Other fascinating pours included Drie Maal Drie (three times three), the title of an old Dutch nursery rhyme, a twice-distilled red and white wine liqueur infused with bitter almonds and Malaga orange peel tincture, rather like a clear brandy. Bitter and herbaceous, Half & Half is a liqueur dating back to 1842. The recipe came about by a mistake when orange and bitter liqueurs were mixed by an assistant, but became a house favorite, redolent of cinnamon, clove, and anise seed.
Amsterdam boasts a number of unforgettable dive bars, intimate, historical spots bursting with character, and in the case of Cafe de Dokter, dust. The dust has never been cleaned on bric-a-brac lining the walls of this dim haven enhanced by mellow jazz tunes and a laid back bartender.
The bar was founded by a surgeon in 1798 (hence the name), has been run by the same family for generations, and is wonderfully creepy with old clocks, birdcages,ventriloquist doll, even a hanging doctor’s bag. It’s about all the atmosphere, not the drinks (hence the “dive” label), so a good pour of whisky is the ideal way to go. Cafe de Dokter is another unparalleled bar you won’t find the like of anywhere else in the world.

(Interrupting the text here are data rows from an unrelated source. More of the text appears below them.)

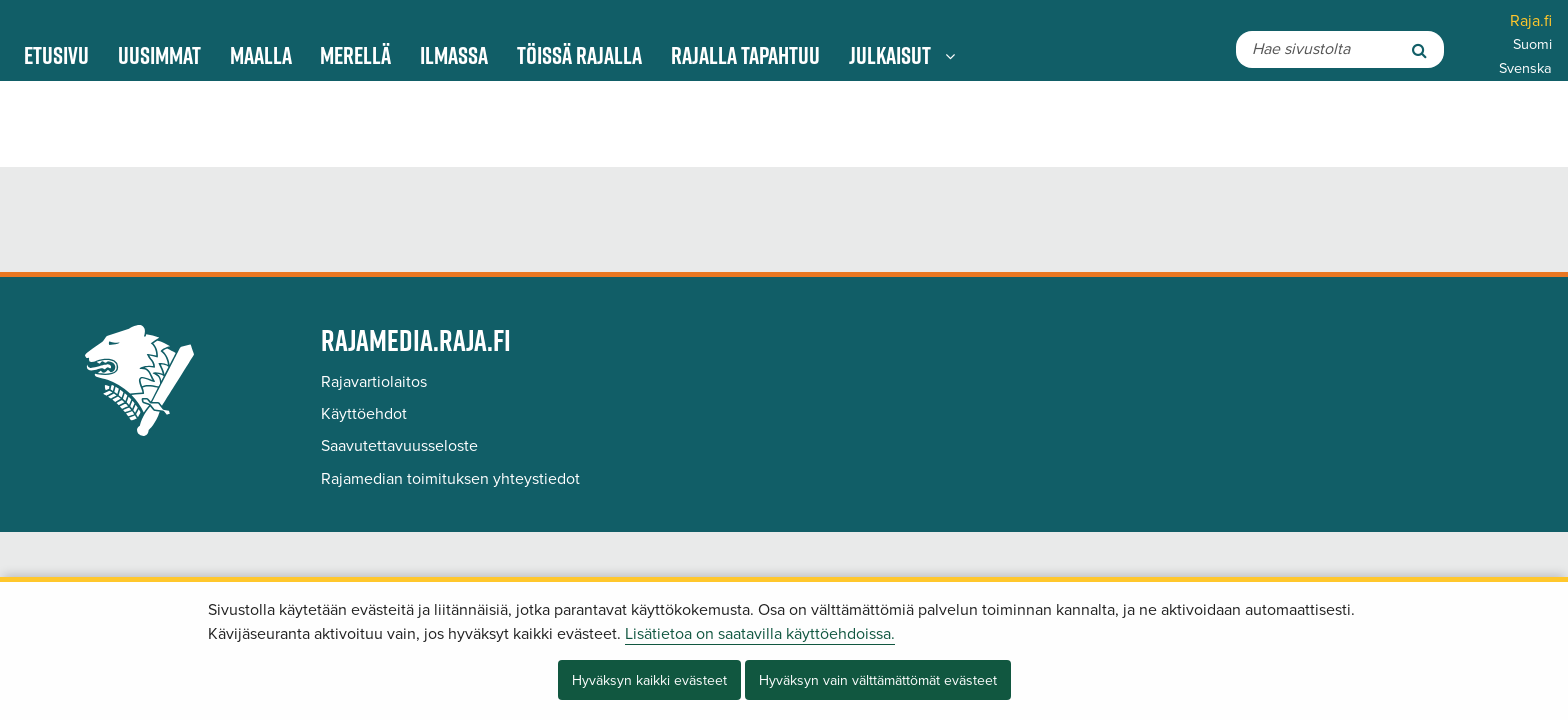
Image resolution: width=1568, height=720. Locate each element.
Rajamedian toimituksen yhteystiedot (450, 479)
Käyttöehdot (364, 414)
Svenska (1525, 68)
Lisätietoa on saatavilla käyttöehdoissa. (760, 634)
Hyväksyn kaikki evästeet (649, 680)
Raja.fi (1531, 21)
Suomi (1532, 44)
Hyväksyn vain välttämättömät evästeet (878, 680)
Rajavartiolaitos (374, 382)
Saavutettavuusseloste (399, 446)
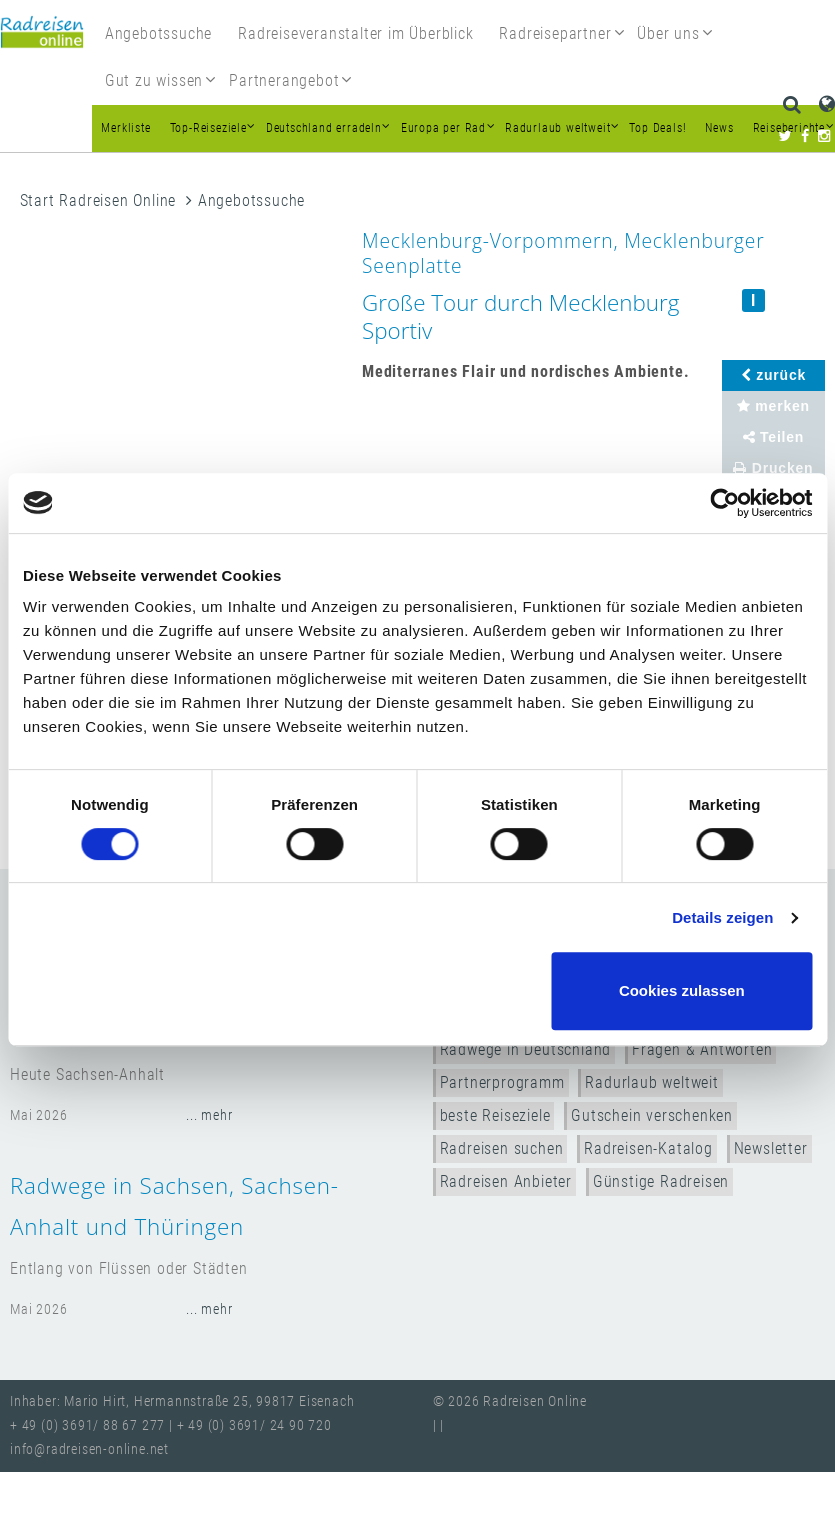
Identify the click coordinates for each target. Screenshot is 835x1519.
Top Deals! (657, 128)
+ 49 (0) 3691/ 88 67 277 (87, 1425)
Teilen (774, 437)
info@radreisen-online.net (89, 1449)
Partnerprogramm (502, 1082)
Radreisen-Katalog (648, 1148)
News (719, 128)
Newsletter (771, 1148)
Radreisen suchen (502, 1148)
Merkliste (125, 128)
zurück (773, 375)
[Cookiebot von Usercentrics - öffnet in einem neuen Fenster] (724, 503)
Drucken (773, 468)
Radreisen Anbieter (506, 1181)
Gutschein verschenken (652, 1115)
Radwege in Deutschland (526, 1049)
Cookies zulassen (682, 990)
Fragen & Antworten (702, 1049)
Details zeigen (722, 917)
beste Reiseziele (495, 1115)
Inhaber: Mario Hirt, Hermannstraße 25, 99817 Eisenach (182, 1401)
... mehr (209, 1115)
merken (773, 406)
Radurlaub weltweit (651, 1082)
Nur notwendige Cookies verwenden (414, 990)
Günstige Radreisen (661, 1181)
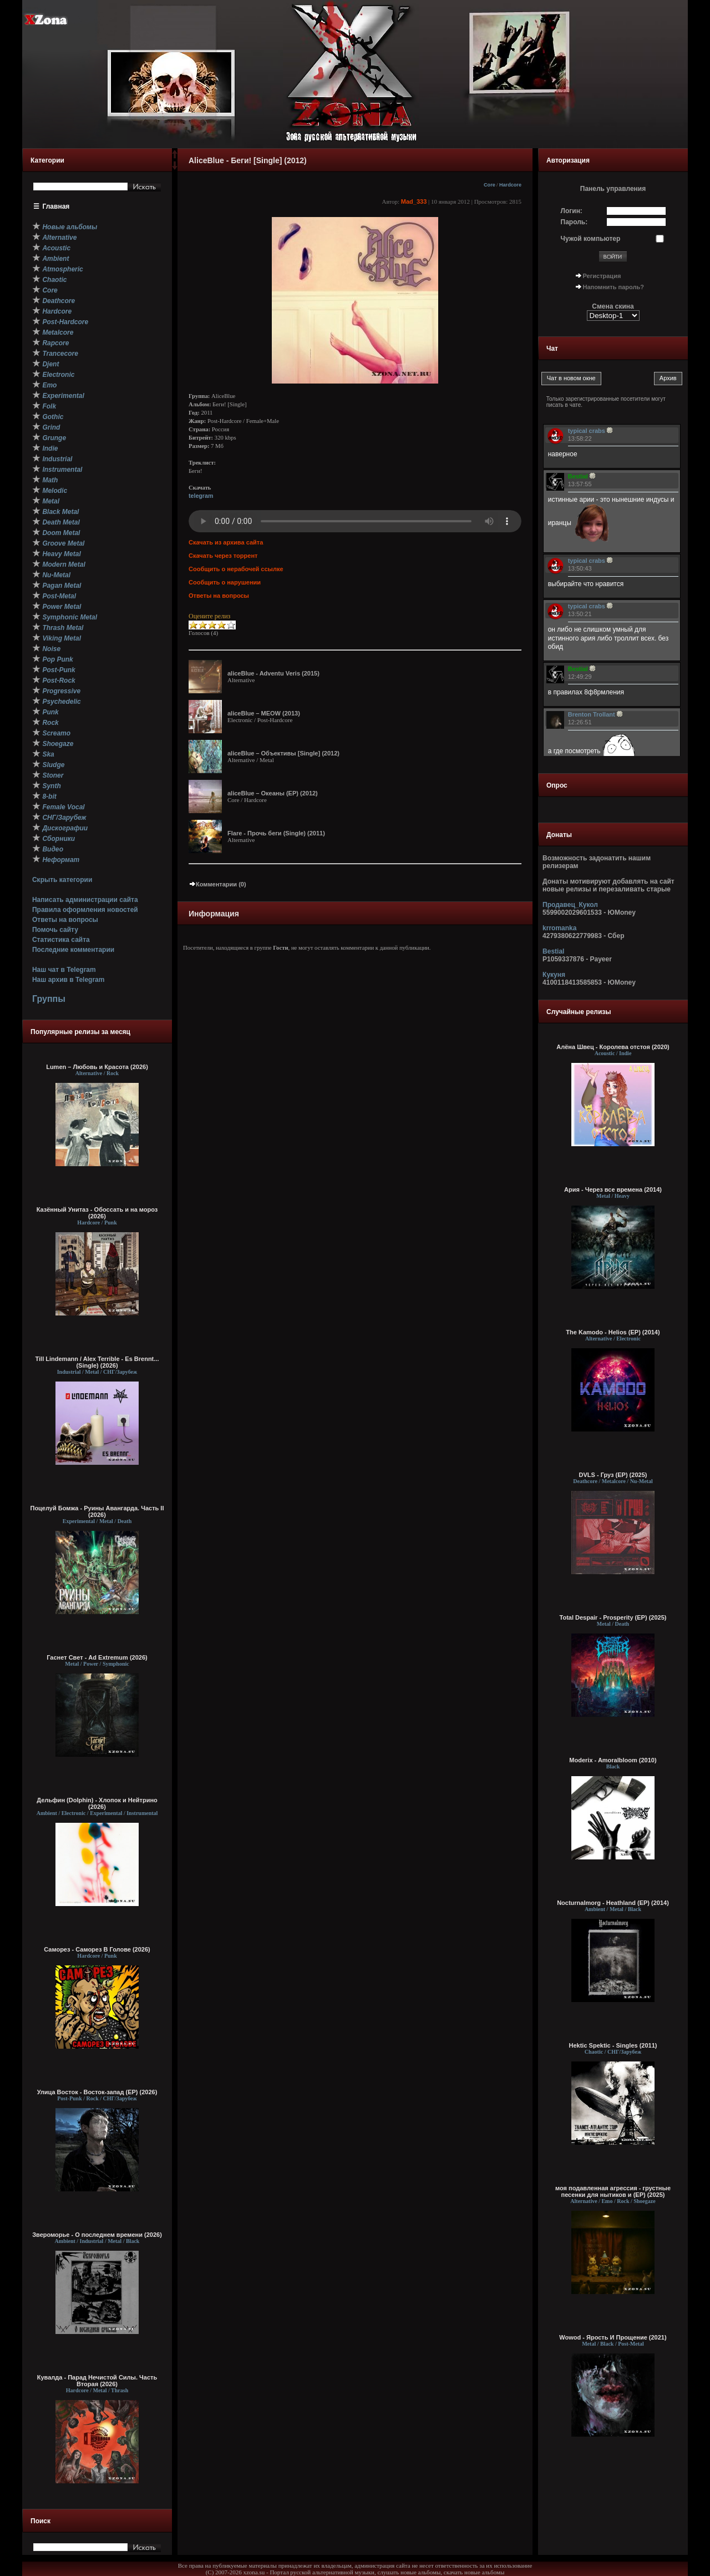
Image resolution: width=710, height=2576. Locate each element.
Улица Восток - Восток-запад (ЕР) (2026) (97, 2092)
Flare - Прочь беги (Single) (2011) (276, 833)
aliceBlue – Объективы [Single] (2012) (283, 753)
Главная (56, 206)
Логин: (571, 211)
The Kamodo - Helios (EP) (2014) (613, 1332)
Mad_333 (414, 201)
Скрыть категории (62, 880)
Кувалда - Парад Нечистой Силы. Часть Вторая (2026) (97, 2380)
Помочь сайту (55, 930)
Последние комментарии (73, 950)
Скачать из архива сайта (226, 542)
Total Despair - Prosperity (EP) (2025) (613, 1617)
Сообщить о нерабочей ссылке (236, 569)
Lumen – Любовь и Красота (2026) (97, 1066)
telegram (201, 495)
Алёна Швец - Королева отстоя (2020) (612, 1046)
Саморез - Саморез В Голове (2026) (97, 1949)
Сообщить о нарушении (225, 582)
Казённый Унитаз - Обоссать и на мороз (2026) (97, 1212)
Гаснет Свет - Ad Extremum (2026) (97, 1657)
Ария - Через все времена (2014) (613, 1189)
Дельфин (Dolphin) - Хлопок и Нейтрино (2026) (97, 1803)
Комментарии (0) (217, 884)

Tasting from cask genevers with Drie Fleschjes’ owner Joop in this charming 1650 tavern lined with genever barrels was one of my memorable afternoon respites in Amsterdam. Old stoneware liqueur and genever jugs line the back bar, while the relaxed, cozy space and chatty owner encourage lingering.
Here’s to sipping corenwijn and beer under Dutch and Charleston, South Carolina, flags (Charleston is their sister city and a place Joop has close relationships with).
This truly kickass beer bar (so popular over the years that there are now three locations) is charmingly shabby, stocking plenty of Belgian and Dutch (and beyond) beers, pleasantly sipped to a heavy metal soundtrack (including plenty of ACDC!) played at a reasonable volume. It manages to feel like cozy, rainy-day pub and hardcore beer bar simultaneously.
A contemplative kitty sitting under a neon beer sign was perfection – an image fit for a book or film.